The technology company, HCL Technologies (HCL), a member of the Oracle Partner Network (OPN), and Oracle Health Sciences, have announced a collaboration to help customers scale digital clinical trials.
Digital transformation is occurring across the clinical trial lifecycle, noted Jonathan Palmer, senior director, product strategy, digital trials, Oracle, who described this change as the basis of the company’s new collaboration with HCL Technologies.
“The industry is emerging from numerous innovative digital trial pilots and global biopharmaceuticals are now looking to implement this innovation at scale,” Palmer told us. “But, navigating the digital transformation journey is not easy, and requires collaboration with domain experts who can help chart the path.”
To address the challenges, Oracle Health Sciences and HCL Technologies are focusing on the organizations “looking to make the move,” said Palmer.

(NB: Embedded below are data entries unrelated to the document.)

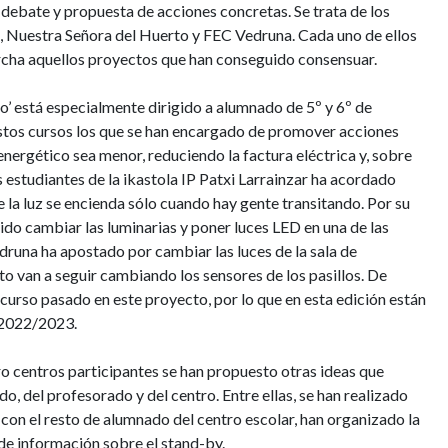
 debate y propuesta de acciones concretas. Se trata de los
, Nuestra Señora del Huerto y FEC Vedruna. Cada uno de ellos
cha aquellos proyectos que han conseguido consensuar.
o’ está especialmente dirigido a alumnado de 5º y 6º de
estos cursos los que se han encargado de promover acciones
nergético sea menor, reduciendo la factura eléctrica y, sobre
 estudiantes de la ikastola IP Patxi Larrainzar ha acordado
e la luz se encienda sólo cuando hay gente transitando. Por su
ido cambiar las luminarias y poner luces LED en una de las
runa ha apostado por cambiar las luces de la sala de
o van a seguir cambiando los sensores de los pasillos. De
 curso pasado en este proyecto, por lo que en esta edición están
o 2022/2023.
ro centros participantes se han propuesto otras ideas que
, del profesorado y del centro. Entre ellas, se han realizado
on el resto de alumnado del centro escolar, han organizado la
de información sobre el stand-by.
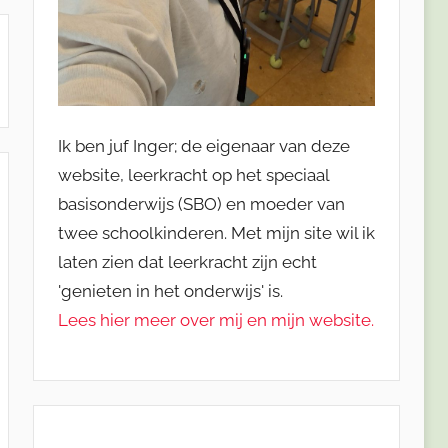
Ik ben juf Inger; de eigenaar van deze
website, leerkracht op het speciaal
basisonderwijs (SBO) en moeder van
twee schoolkinderen. Met mijn site wil ik
laten zien dat leerkracht zijn echt
'genieten in het onderwijs' is.
Lees hier meer over mij en mijn website.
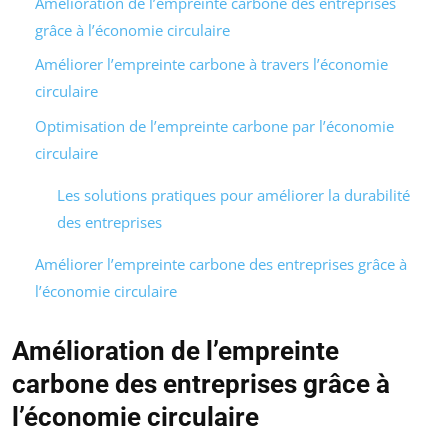
Amélioration de l’empreinte carbone des entreprises
grâce à l’économie circulaire
Améliorer l’empreinte carbone à travers l’économie
circulaire
Optimisation de l’empreinte carbone par l’économie
circulaire
Les solutions pratiques pour améliorer la durabilité
des entreprises
Améliorer l’empreinte carbone des entreprises grâce à
l’économie circulaire
Amélioration de l’empreinte
carbone des entreprises grâce à
l’économie circulaire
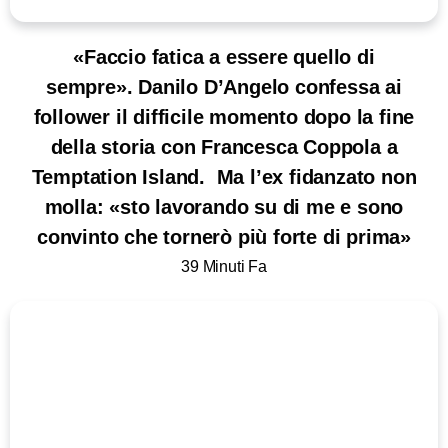
«Faccio fatica a essere quello di
sempre». Danilo D’Angelo confessa ai
follower il difficile momento dopo la fine
della storia con Francesca Coppola a
Temptation Island. Ma l’ex fidanzato non
molla: «sto lavorando su di me e sono
convinto che tornerò più forte di prima»
39 Minuti Fa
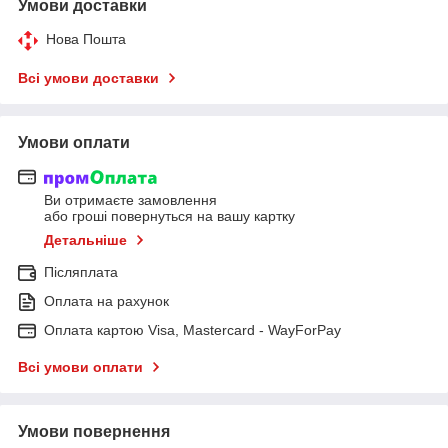
Умови доставки
Нова Пошта
Всі умови доставки
Умови оплати
Ви отримаєте замовлення
або гроші повернуться на вашу картку
Детальніше
Післяплата
Оплата на рахунок
Оплата картою Visa, Mastercard - WayForPay
Всі умови оплати
Умови повернення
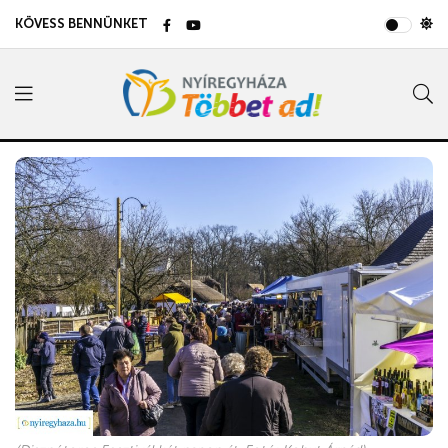
KÖVESS BENNÜNKET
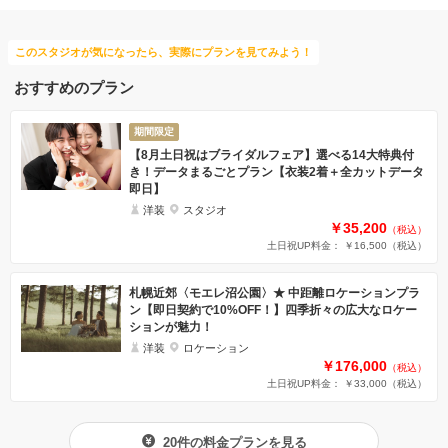
このスタジオが気になったら、実際にプランを見てみよう！
おすすめのプラン
期間限定
【8月土日祝はブライダルフェア】選べる14大特典付
き！データまるごとプラン【衣装2着＋全カットデータ
即日】
洋装
スタジオ
￥35,200
（税込）
土日祝UP料金： ￥16,500
（税込）
札幌近郊〈モエレ沼公園〉★ 中距離ロケーションプラ
ン【即日契約で10%OFF！】四季折々の広大なロケー
ションが魅力！
洋装
ロケーション
￥176,000
（税込）
土日祝UP料金： ￥33,000
（税込）
20件の料金プランを見る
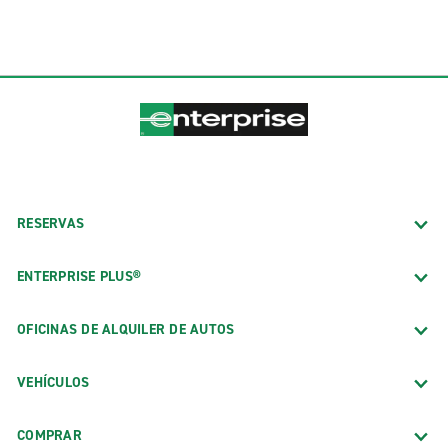
RESERVAS
ENTERPRISE PLUS®
OFICINAS DE ALQUILER DE AUTOS
VEHÍCULOS
COMPRAR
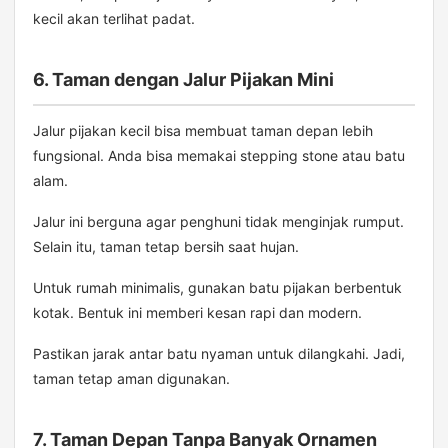
kecil akan terlihat padat.
6. Taman dengan Jalur Pijakan Mini
Jalur pijakan kecil bisa membuat taman depan lebih
fungsional. Anda bisa memakai stepping stone atau batu
alam.
Jalur ini berguna agar penghuni tidak menginjak rumput.
Selain itu, taman tetap bersih saat hujan.
Untuk rumah minimalis, gunakan batu pijakan berbentuk
kotak. Bentuk ini memberi kesan rapi dan modern.
Pastikan jarak antar batu nyaman untuk dilangkahi. Jadi,
taman tetap aman digunakan.
7. Taman Depan Tanpa Banyak Ornamen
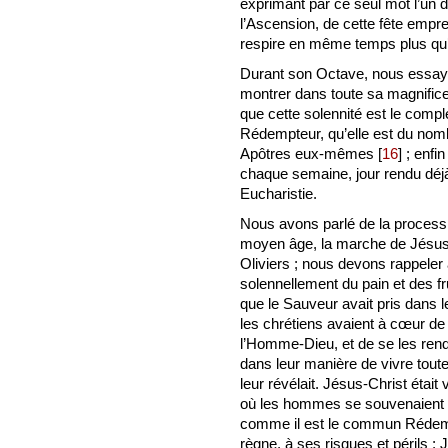
exprimant par ce seul mot l’un d
l’Ascension, de cette fête empre
respire en même temps plus qu’a
Durant son Octave, nous essaye
montrer dans toute sa magnifice
que cette solennité est le comp
Rédempteur, qu’elle est du nombr
Apôtres eux-mêmes
[
16
]
; enfin
chaque semaine, jour rendu déjà s
Eucharistie.
Nous avons parlé de la processio
moyen âge, la marche de Jésus 
Oliviers ; nous devons rappeler 
solennellement du pain et des f
que le Sauveur avait pris dans 
les chrétiens avaient à cœur de r
l’Homme-Dieu, et de se les rendr
dans leur manière de vivre toute
leur révélait. Jésus-Christ étai
où les hommes se souvenaient s
comme il est le commun Rédemp
règne, à ses risques et périls ; 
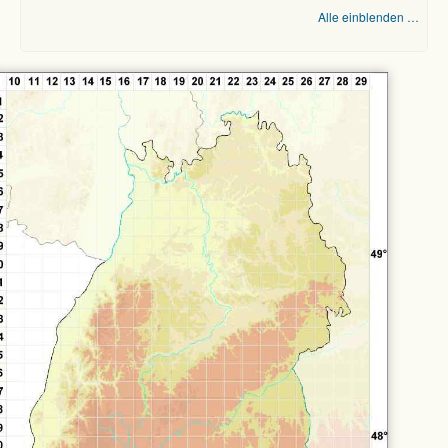
Alle einblenden …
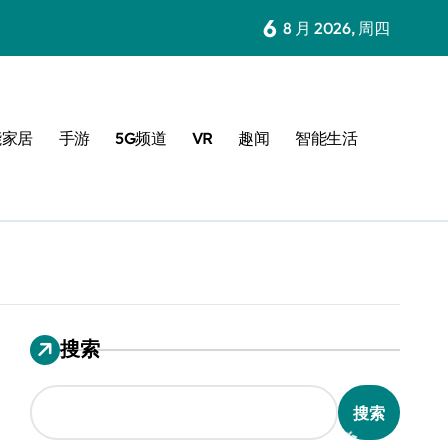
6
8 月 2026, 周四
能家居
手游
5G频道
VR
趣闻
智能生活
搜索
搜索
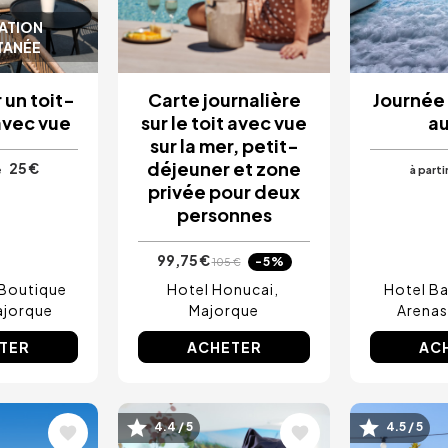
ATION
TANÉE
 un toit-
Carte journalière
Journée
avec vue
sur le toit avec vue
au
sur la mer, petit-
déjeuner et zone
25 €
e
à parti
privée pour deux
personnes
99,75 €
-5%
105 €
 Boutique
Hotel Honucai
Hotel Ba
ajorque
Majorque
Arenas
TER
ACHETER
AC
4.4 / 5
4.5 / 5
Image
Image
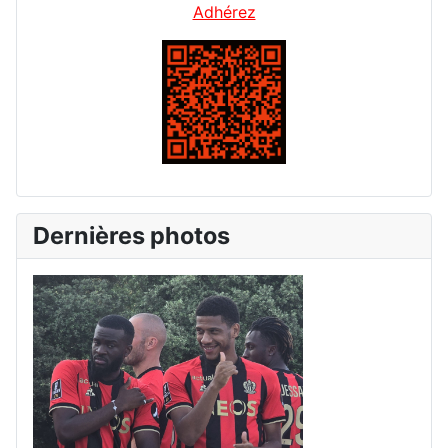
Adhérez
Dernières photos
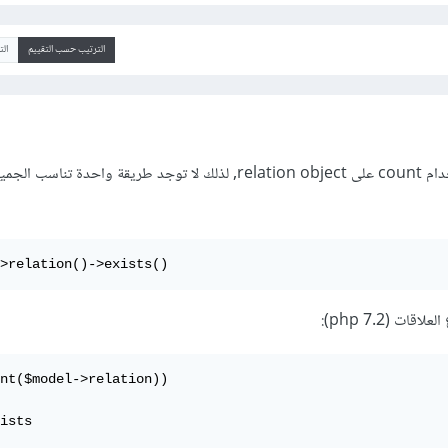
الترتيب حسب التقييم
ال
في php 7.2, لا يمكنك استخدام count على relation object, لذلك لا توجد طريقة واحدة تن
>relation()->exists()
ت (php 7.2):
nt($model->relation))

ists
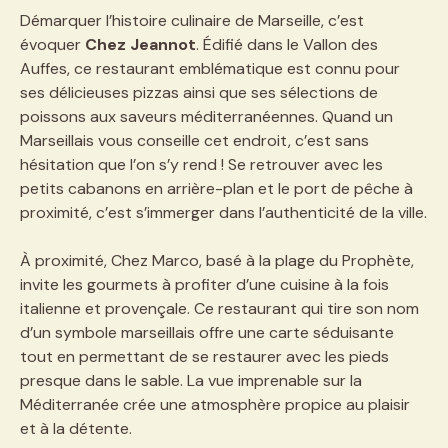
Démarquer l’histoire culinaire de Marseille, c’est
évoquer
Chez Jeannot
. Édifié dans le Vallon des
Auffes, ce restaurant emblématique est connu pour
ses délicieuses pizzas ainsi que ses sélections de
poissons aux saveurs méditerranéennes. Quand un
Marseillais vous conseille cet endroit, c’est sans
hésitation que l’on s’y rend ! Se retrouver avec les
petits cabanons en arrière-plan et le port de pêche à
proximité, c’est s’immerger dans l’authenticité de la ville.
À proximité, Chez Marco, basé à la plage du Prophète,
invite les gourmets à profiter d’une cuisine à la fois
italienne et provençale. Ce restaurant qui tire son nom
d’un symbole marseillais offre une carte séduisante
tout en permettant de se restaurer avec les pieds
presque dans le sable. La vue imprenable sur la
Méditerranée crée une atmosphère propice au plaisir
et à la détente.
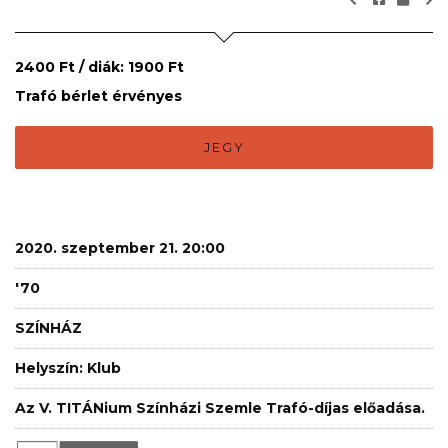
2400 Ft / diák: 1900 Ft
Trafó bérlet érvényes
JEGY
2020. szeptember 21. 20:00
'70
SZÍNHÁZ
Helyszín: Klub
Az V. TITÁNium Színházi Szemle Trafó-díjas előadása.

Per the collaboration, customers will have access to HCL’s Faster Intelligent Trials (FIT) Solution using Oracle Health Sciences Mobile Health (mHealth) Connector Cloud Service (Oracle mHealth Cloud).
The FIT offering uses Oracle Health Science’s mHealth Connector Cloud Service to aggregate data from various sources, distributing the information to various clinical systems. Additionally, Oracle Health Sciences’ Data Management Workbench and Analytics Cloud will provide analytic capabilities, including machine learning and artificial intelligence.
As Shrikanth Shetty, HCL executive vice president and North America business head for life sciences and health care, told us, the collaboration provides “an easy adoption path for all the benefits of conducting trials digitally.”
“We recognize that the path to adopting mHealth in clinical trials is much more than adoption of piecemeal technology solutions,” Shetty said, adding that HCL helps “bridge the gap between the potential of mHealth and the ground realities of adoption.”
Said Palmer, “We believe the industry, through digital mechanisms, has an enormous opportunity to fundamentally re-invent how clinical research is done, and gain new, deeper insight into human systems.”